In the third post of this series, we show how statistical sampling could provide accurate and precise quantitative evidence cost effectively. You can find the rest of the Strength In Numbers blog posts here.

A statistical sample is a small subset of a larger population. Selected properly, a statistical sample allows for drawing valid conclusions about that population. For example, public opinion polls are used to draw conclusions about the opinions of the general public by only asking a randomly selected sample of respondents.

The key to a valid sample is a simple principle: each member of the population has a known and non-zero chance to be included. The purpose of this blog is to unpack this seemingly simple principle.

## Advantages of Sampling: Working Smarter, Not Harder

Because a sample (say, in the hundreds) can be much smaller than a population (in the hundreds of millions), it is much more cost effective to evaluate a sample than the population. Surprisingly, with a very large population, such as the population of the United States (about 320 million), it takes a very small sample (about 1,000) to achieve reliable conclusions. (See our previous blog post on sampling myths).

There are multiple ways to select a valid statistical sample. For example, a lottery is a statistically valid simple random sample. In a lottery, every ball has the same chance to be selected. Because of its simplicity, this is called a simple random sample. But a lottery is not the only way to selecting a sample. An alternative to a lottery is to create groups within a population before samples are selected from the groups. Frequently, groups are created based on similarity (say, groups of men or women). The latter is a stratified sample.

This similarity will allow for selecting even fewer elements from each group and still get reliable conclusions about the population. However, the subject matter expertise and the sampling expertise are both essential to (1) identify the groups that are similar, and to (2) select the appropriate number of elements from each group. [1]

The graphic on the right compares wage estimates from a large number of simple random samples (SRS) to wage estimates from a large number of stratified random samples (StRS) of the same size, all drawn from the same population. As the graphs show, the StRS is similar to SRS with respect to the average estimated wage, about 35. However, estimates from the stratified samples are more likely to be nearer the center. As shown in the graphic, 95% of SRS sample (blue line) averages fall between 15.5 and 54.5, while 95% of StRS sample (black line) averages fall between 21 and 49.7, which makes the StRS estimates more precise.

In this previous blog post, we discussed the details of simple random sampling and some other designs.

## Case Studies: Applying Theoretical and Industry Expertise

At Summit, we pair subject matter experts with statisticians to serve our clients.

For example, we helped the U.S. Department of Labor measure the extent of civil infractions among the 700,000 entities that file Form 5500 annually.

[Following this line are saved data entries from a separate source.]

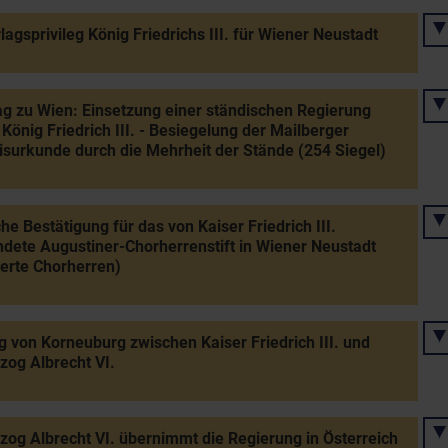
lagsprivileg König Friedrichs III. für Wiener Neustadt
g zu Wien: Einsetzung einer ständischen Regierung
König Friedrich III. - Besiegelung der Mailberger
surkunde durch die Mehrheit der Stände (254 Siegel)
che Bestätigung für das von Kaiser Friedrich III.
dete Augustiner-Chorherrenstift in Wiener Neustadt
ierte Chorherren)
g von Korneuburg zwischen Kaiser Friedrich III. und
zog Albrecht VI.
zog Albrecht VI. übernimmt die Regierung in Österreich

For this project, Summit helped design a series of samples that use the information about retirement plan types and the number of retirement plan participants to create groups. By selecting a sample of a few hundred retirement plans, we achieved a reliable estimate of the rate of civil infractions. (In a future blog post we will discuss why the reported rate of civil infractions via investigations is an unreliable measure of the baseline. See details here.)

Quantifying the extent of fraudulent activities among claims is another example of leveraging information to improve sample design. In other projects, we used claim types to create groups (strata), taking advantage of the fact that claims are similar to each other within certain claim types but different from each other across those claim types. Further, we often create a separate group for claims with an amount greater than a certain large value to make sure those large claims are all included in the sample.

## Conclusion

Statistical sampling can be a very powerful tool in the right hands. Selecting a sample may appear straightforward, but there are many pitfalls--careful statistical and subject matter considerations are needed to make sure the sample is both statistically valid and efficient.

[1] In stratification, the similarity within strata is only important with respect to the outcome of interest. For example, if we want to measure body heights, it is probably a good idea to group by gender, because women’s and men’s heights are generally likely to be different across those two groups, but similar within. However, if we are interested in some other metric, such the average daily commute time, we are probably better off looking for other grouping variables, such as urban, suburban, or rural residence.